Evidences reveal that bellow half of asthma patients are adherent to their medications. Striving for improved adherence and asthma control is of vital concern in today's asthma management. In a recent document, the world health organization recognized lack of adherence as a major problem in management of chronic disease and concluded that improving adherence would have more beneficial impact on health outcome than improving specific treatment. But, study findings addressing its magnitude and associated factors are lacking in the country and hence current study was aimed to assess level of treatment adherence and factors affecting among asthmatic patients in Soddo Christian General hospital, from July to August, 2017.
A facility based cross-sectional study design was used. Data was collected through structured questionnaire to collect information on socio-demographic, socio-economic and information on medication adherence and disease related factors. Completeness of the data was checked every day and cleaned and analyzed. Descriptive analysis was computed as frequency, mean and standard deviation (SD) for continuous variables and for categorical data. The out puts of different study findings was presented using tables, graphs, & figures accordingly.
Among 106 patients participated in the study, 62 (59%) were males and majority of the respondents found within age range of 36-45, 36 (34%). It was found that 139 (59%) of asthmatic patients had poor adherence for which the most common factors affecting adherence were, forgetting to take the drug 25 (23.5%) and being busy with other tasks 18 (17%). Majority (79%) of asthmatic patients reported as they use alternative methods as means of treatment.
The level of adherence to asthma medication was relatively lower when compared to others studies done in developing countries. The major reasons for missing doses were simple forgetfulness, absences of clear drug information and being busy with other things. Hence, health care providers especially pharmacists should provide accessible information to patients on their treatment plan to ensure patients keep their regular follow up, improve their patient's confidence and to avoid drug abuse.
Adherence, Asthma, Christian hospital, Sodo
ADR: Adverse Drug Reaction; NIH: National Institutes of Health; SCGH: Christian General hospital; SNNPRS: South Nations Nationalities and People Region States; WHO: World Health Organization
As defined by the World Health Organization (WHO) "bronchial asthma is a respiratory disorder, characterized by recurrent attacks of breathlessness and wheezing, usually of allergic origin, which varies in severity from person to person". Asthma is a disease that is characterized by the spontaneous occurrence of attacks of breathlessness and wheezing, usually at night. The condition occurs with varying severity over a period of several years and sometimes throughout life. With good management the symptoms may diminish and even disappear [1-3].
Despite the availability of highly effective pharmacotherapy, poorly controlled asthma is reported in up to 70-95% of patients in developed and developing countries. Among other factors, poor compliance and knowledge of asthma medication and poor adherence towards regular control visits are explanations for this suboptimal control. Although, the most effective long-term control medicines available are inhaled corticosteroids, a recent national survey in USA showed that four out five people with chronic asthma are not using these medicines. Inadequate compliance with prescribed medication can lead to failure of treatment, excessive use of medication, unnecessary costs, life-threatening exacerbations, and ultimately death [4,5].

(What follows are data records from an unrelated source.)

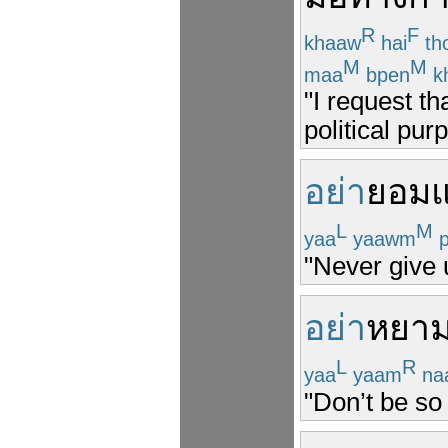
R
F
khaaw
hai
th
M
M
maa
bpen
k
"I request t
political pur
อย่า
ยอมแ
L
M
yaa
yaawm
p
"Never give 
อย่า
หยาม
L
R
yaa
yaam
na
"Don’t be so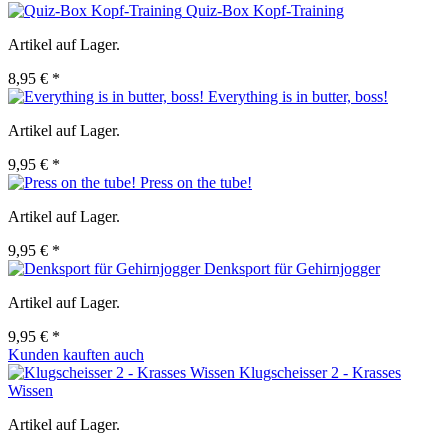
Quiz-Box Kopf-Training
Artikel auf Lager.
8,95 € *
Everything is in butter, boss!
Artikel auf Lager.
9,95 € *
Press on the tube!
Artikel auf Lager.
9,95 € *
Denksport für Gehirnjogger
Artikel auf Lager.
9,95 € *
Kunden kauften auch
Klugscheisser 2 - Krasses
Wissen
Artikel auf Lager.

Adherence to treatment does not refer simply to the act of taking the medications; rather, it refers to how the person manages their treatment in relation to doses, times, frequency and duration. In the context of chronic illnesses, in which the people and their relatives are responsible for the greater part of the care, adherence must be seen as a joint activity in which the person not only follows medical advice, but understands, agrees with and adopts the regimen described. Adherence to long-term therapy refers to the extent to which a person's behavior - taking medication, following a diet, and/or executing lifestyle changes, corresponds with agreed recommendations from a health care provider [6,7].
Ordinarily, the word compliance refers to taking the correct dose of prescribed medication at the correct intervals. Compliance can be either unintentional or intentional. The reason for unintentional non-compliance may be inadequate instructions or a regimen that is too complex or time consuming. Inadequate training in inhalation technique often causes non-compliance despite the best intentions. Lack of understanding about the need for long-term preventive treatment is another important cause of non-compliance, especially when preventive medication does not produce immediate symptom relief. Compliance is used within the medical setting to define whether a patient follows a prescribed management plan in order to treat effectively an underlying illness or condition [8-10].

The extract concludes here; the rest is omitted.